### Work to be completed
Look through the data below and, wherever a line carries the word "label", please copy that line.

*** Supplied material

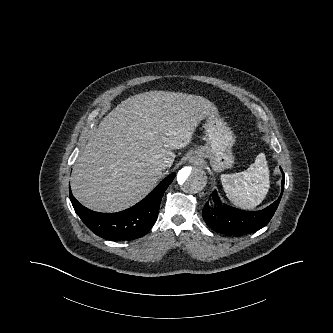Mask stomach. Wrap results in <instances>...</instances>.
<instances>
[{
	"label": "stomach",
	"mask_w": 333,
	"mask_h": 333,
	"mask_svg": "<svg viewBox=\"0 0 333 333\" xmlns=\"http://www.w3.org/2000/svg\"><path fill=\"white\" fill-rule=\"evenodd\" d=\"M205 129L207 143L205 146L199 147L196 153L203 158H208L215 171L232 167L234 156L231 148L234 145L235 137L231 129L218 114L214 117H207Z\"/></svg>",
	"instance_id": "0dacf381"
}]
</instances>
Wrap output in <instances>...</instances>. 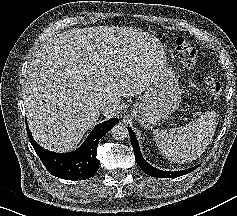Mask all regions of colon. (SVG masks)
<instances>
[{
    "mask_svg": "<svg viewBox=\"0 0 237 216\" xmlns=\"http://www.w3.org/2000/svg\"><path fill=\"white\" fill-rule=\"evenodd\" d=\"M176 49L182 63L189 68H193L197 64V53L193 42L184 37H178L176 40ZM216 93H219L220 87L218 83H214Z\"/></svg>",
    "mask_w": 237,
    "mask_h": 216,
    "instance_id": "colon-1",
    "label": "colon"
}]
</instances>
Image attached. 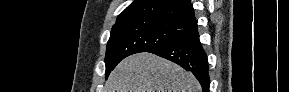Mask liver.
<instances>
[{
	"mask_svg": "<svg viewBox=\"0 0 289 92\" xmlns=\"http://www.w3.org/2000/svg\"><path fill=\"white\" fill-rule=\"evenodd\" d=\"M106 92H201L191 72L152 53L131 55L111 72Z\"/></svg>",
	"mask_w": 289,
	"mask_h": 92,
	"instance_id": "6515ba94",
	"label": "liver"
}]
</instances>
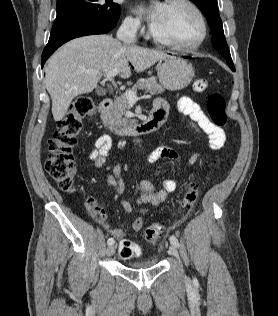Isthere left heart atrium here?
I'll list each match as a JSON object with an SVG mask.
<instances>
[{"instance_id": "1", "label": "left heart atrium", "mask_w": 278, "mask_h": 316, "mask_svg": "<svg viewBox=\"0 0 278 316\" xmlns=\"http://www.w3.org/2000/svg\"><path fill=\"white\" fill-rule=\"evenodd\" d=\"M164 8L165 4L158 2L150 6L140 5L137 7V12L147 16L152 28L159 20Z\"/></svg>"}]
</instances>
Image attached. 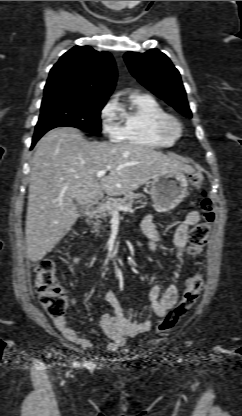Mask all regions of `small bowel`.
Instances as JSON below:
<instances>
[{
    "mask_svg": "<svg viewBox=\"0 0 242 416\" xmlns=\"http://www.w3.org/2000/svg\"><path fill=\"white\" fill-rule=\"evenodd\" d=\"M201 219L197 211H190L185 219L178 223L172 235V244L175 252L174 278L179 275L181 258L187 245L188 230L197 224ZM141 228L150 238L149 250L153 251L155 243L162 240V235L154 223V215H147L142 223ZM80 259L75 257L74 264H78ZM105 300L112 307V313H104L101 316L100 327L102 332L109 339L106 349L116 351L122 347L127 338L135 337L149 331L152 328L153 320L151 317L145 318L141 322L129 320L125 317L121 304L115 293L108 289L105 292ZM178 298V288L176 284H170L165 291L159 284L154 285L149 293V302L152 314L155 317H162L176 303ZM53 322L63 337L69 342L76 344L84 349H90L92 343L79 335L69 324L65 317L53 318Z\"/></svg>",
    "mask_w": 242,
    "mask_h": 416,
    "instance_id": "small-bowel-1",
    "label": "small bowel"
}]
</instances>
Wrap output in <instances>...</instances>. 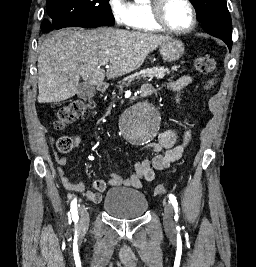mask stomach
<instances>
[{"mask_svg": "<svg viewBox=\"0 0 256 267\" xmlns=\"http://www.w3.org/2000/svg\"><path fill=\"white\" fill-rule=\"evenodd\" d=\"M160 54L165 62H176L184 54L185 46L181 40L169 38L159 46Z\"/></svg>", "mask_w": 256, "mask_h": 267, "instance_id": "1", "label": "stomach"}]
</instances>
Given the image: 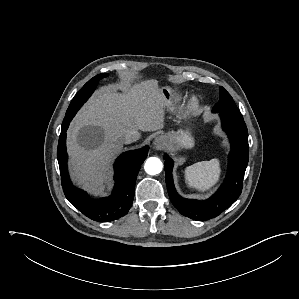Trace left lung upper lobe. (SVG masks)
Wrapping results in <instances>:
<instances>
[{
  "label": "left lung upper lobe",
  "mask_w": 299,
  "mask_h": 299,
  "mask_svg": "<svg viewBox=\"0 0 299 299\" xmlns=\"http://www.w3.org/2000/svg\"><path fill=\"white\" fill-rule=\"evenodd\" d=\"M212 112H226L238 117H242V114L238 110L233 98L222 86L220 87V99L213 107Z\"/></svg>",
  "instance_id": "1"
}]
</instances>
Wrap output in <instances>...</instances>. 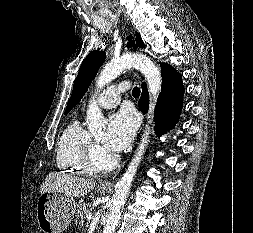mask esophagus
<instances>
[{
  "label": "esophagus",
  "instance_id": "esophagus-1",
  "mask_svg": "<svg viewBox=\"0 0 253 233\" xmlns=\"http://www.w3.org/2000/svg\"><path fill=\"white\" fill-rule=\"evenodd\" d=\"M100 185L110 187V186H112V183L108 180H103L100 182Z\"/></svg>",
  "mask_w": 253,
  "mask_h": 233
}]
</instances>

******

### Answer to the exercise
	"label": "stomach",
    "label": "colon"
	"label": "liver"
[{"instance_id": "1", "label": "left heart atrium", "mask_w": 278, "mask_h": 316, "mask_svg": "<svg viewBox=\"0 0 278 316\" xmlns=\"http://www.w3.org/2000/svg\"><path fill=\"white\" fill-rule=\"evenodd\" d=\"M164 8L165 4L158 2L150 6L140 5L137 7V12L147 16L152 28L159 20Z\"/></svg>"}]
    "label": "small bowel"
[{"mask_svg": "<svg viewBox=\"0 0 256 267\" xmlns=\"http://www.w3.org/2000/svg\"><path fill=\"white\" fill-rule=\"evenodd\" d=\"M160 54L165 62H176L184 54L185 46L181 40L169 38L159 46Z\"/></svg>", "mask_w": 256, "mask_h": 267, "instance_id": "1", "label": "stomach"}]
  "label": "left lung upper lobe",
  "label": "esophagus",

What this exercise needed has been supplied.